Fertilization occurs in the outer 3rd (ampulla) of ther uterine tube.
When the sperm penetrates the membrane surrounding the ovum they are both enclosed in the membrane and it become impenetrable to other sperm. The tail of the sperm degenerates. The nuclei fuse and combine chromosomes, the zygote is formed.
Where and when does implantation happen?
Implantation occurs about 6-10 after conception. Chorionic villi develop out of the trophoblast which allow for it to attach to the blood filled spaces of the endometrium.
This usually occurs in the anterior or posterior fundal region.
When is the most dangerous time for the fetus in relation to development?
The embryonic stage (day 15 -8 weeks). Up until about 12 weeks is the highly sensitive period for organ development.
What is the function of the amniotic fluid?
The amniotic fluid is derived through diffusion of the mothers blood and from urine of the fetus.
Normal amniotic fluid levels are: 800-1200ml
<300 ml (olighydramnios) renal abnormalities
>2 L (hydramnios) GI abnormalities
Functions of the amniotic fluid:
- maintain body temp
- oral fluid and repository for waste
- freedom of movement
- keeps fetus from tangling
What is the function of the placenta?
Maternal-placental-embryonic circulation is in place by day 17, when the heart begins to beat.
- Maternal blood supplies oxygen and nutrients
- Waste products and CO2 diffuse into the maternal blood
- Endocrine gland: produces hormones that maintain pregnancy
- Storage of nutrients for fetal needs (carbs, proteins, calcium, iron)

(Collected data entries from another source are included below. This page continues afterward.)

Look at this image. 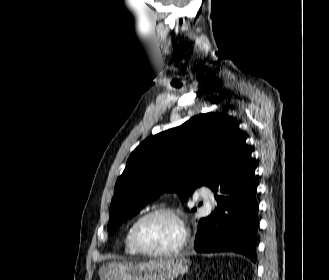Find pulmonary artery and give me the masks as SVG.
<instances>
[{
  "instance_id": "e3ab8cb5",
  "label": "pulmonary artery",
  "mask_w": 329,
  "mask_h": 280,
  "mask_svg": "<svg viewBox=\"0 0 329 280\" xmlns=\"http://www.w3.org/2000/svg\"><path fill=\"white\" fill-rule=\"evenodd\" d=\"M203 195L206 197L208 195V189L207 188H204L203 189Z\"/></svg>"
}]
</instances>
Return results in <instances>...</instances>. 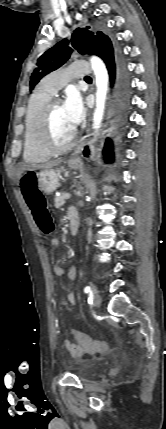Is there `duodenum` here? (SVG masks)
Returning <instances> with one entry per match:
<instances>
[{
	"label": "duodenum",
	"instance_id": "1",
	"mask_svg": "<svg viewBox=\"0 0 166 429\" xmlns=\"http://www.w3.org/2000/svg\"><path fill=\"white\" fill-rule=\"evenodd\" d=\"M69 223H70V230L71 233H76L78 227H79V216L75 209H72V211L69 213Z\"/></svg>",
	"mask_w": 166,
	"mask_h": 429
}]
</instances>
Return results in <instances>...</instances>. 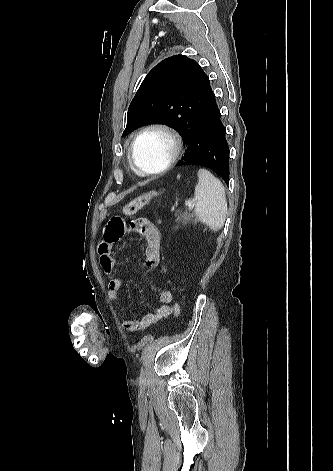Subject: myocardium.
<instances>
[{
  "mask_svg": "<svg viewBox=\"0 0 333 471\" xmlns=\"http://www.w3.org/2000/svg\"><path fill=\"white\" fill-rule=\"evenodd\" d=\"M151 131H160V132L166 134L169 137V139L172 143V152H171L170 157L166 161V163L161 168H159L157 170H153V171L145 170L142 167H140L137 164V162L135 160V157H134V150H135V146H136L138 140L144 134H146L148 132H151ZM181 150H182V139H181L180 135L178 134V132L174 128H172L171 126H169L167 124L155 122V123H150V124L142 127L134 135V137L131 140L130 146H129L128 159H129L130 165L132 166V168L136 172H138L139 174L144 175V176H153V175H158V174H161V173H164L165 171H167L177 161V159H178V157L181 153Z\"/></svg>",
  "mask_w": 333,
  "mask_h": 471,
  "instance_id": "1",
  "label": "myocardium"
}]
</instances>
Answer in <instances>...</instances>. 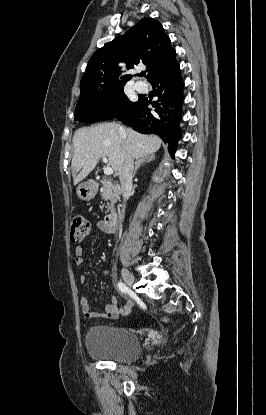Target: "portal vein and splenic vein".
<instances>
[{
	"mask_svg": "<svg viewBox=\"0 0 266 415\" xmlns=\"http://www.w3.org/2000/svg\"><path fill=\"white\" fill-rule=\"evenodd\" d=\"M102 160H103L104 163H107V161H108L106 157H103ZM104 174L105 175H112L113 174V168L109 167V166L104 168Z\"/></svg>",
	"mask_w": 266,
	"mask_h": 415,
	"instance_id": "obj_1",
	"label": "portal vein and splenic vein"
}]
</instances>
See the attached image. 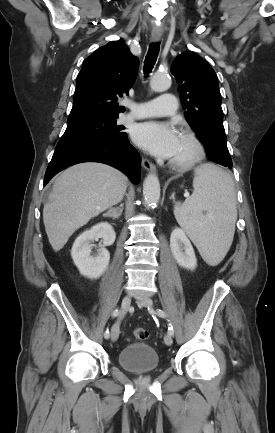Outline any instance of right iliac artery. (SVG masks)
Returning a JSON list of instances; mask_svg holds the SVG:
<instances>
[{
    "mask_svg": "<svg viewBox=\"0 0 275 433\" xmlns=\"http://www.w3.org/2000/svg\"><path fill=\"white\" fill-rule=\"evenodd\" d=\"M118 315H119V310H118V309H115V310L113 311V313H112V316H113V317H116V316H118ZM104 337H105L106 339H108V338L110 337V332H109L108 329L105 331V333H104Z\"/></svg>",
    "mask_w": 275,
    "mask_h": 433,
    "instance_id": "right-iliac-artery-1",
    "label": "right iliac artery"
}]
</instances>
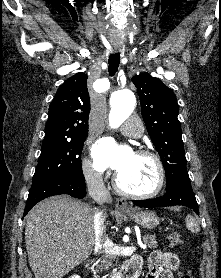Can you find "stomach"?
Here are the masks:
<instances>
[{"label":"stomach","mask_w":221,"mask_h":278,"mask_svg":"<svg viewBox=\"0 0 221 278\" xmlns=\"http://www.w3.org/2000/svg\"><path fill=\"white\" fill-rule=\"evenodd\" d=\"M124 214L147 229H153L159 224V217L153 211L130 210L125 211Z\"/></svg>","instance_id":"0dacf381"}]
</instances>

How many veins and arteries does the umbilical cord contain? Which is carrying oxygenated blood from the mom to the fetus?
2 arteries – carry blood back to the placenta
1 vein – supplies blood to the embryo
What is the difference between dizygotic twins and monozygotic twins?
Dizogotic: 2 ova, 2 amnions, 2 placenta, fraternal, do not look alike
Monozygotic: 1 ova which divides, same sex, same genotype
When does the fetal heart begin to beat?
The fetal heart will begin to beat by the 3rd week. It will develop into 4 chambers by the 4th – 5th week.
When is it possible to tell sex of the fetus?
When are respiratory movements seen for the first time?
Respiratory development occurs between 4 – 17 weeks. Movements can be seen via ultrasound as early as 11 weeks.
When is the L/S ratio 2:1?
These are two important alveolar surfactants. Once the ratio between the two is 2:1 it is an indication that the fetal lungs have matured to a sufficient point. This occurs around week 35.
When can the baby hear?
The baby will begin to respond to external sounds as early as 24 weeks.
Resources: Maternity Nursing 7th edition. Lowdermilk & Perry. Mosby Elsevier Publishing.